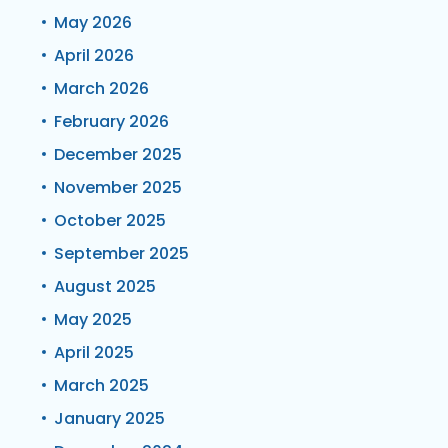
May 2026
April 2026
March 2026
February 2026
December 2025
November 2025
October 2025
September 2025
August 2025
May 2025
April 2025
March 2025
January 2025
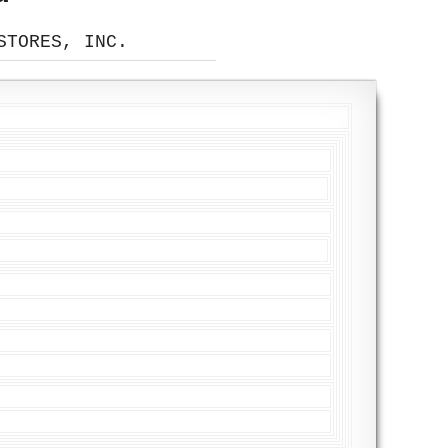
STORES, INC.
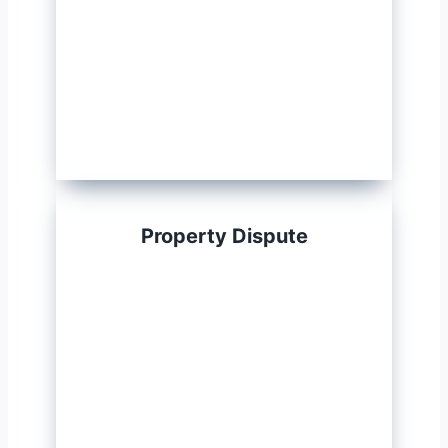
Property Dispute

### [WHAT THE TASK ASKS]
Could you reproduce every record above exactly, leaving out any pictures?

### [ANSWER SECTION]
May 2026
April 2026
March 2026
February 2026
December 2025
November 2025
October 2025
September 2025
August 2025
May 2025
April 2025
March 2025
January 2025
STORES, INC.
Property Dispute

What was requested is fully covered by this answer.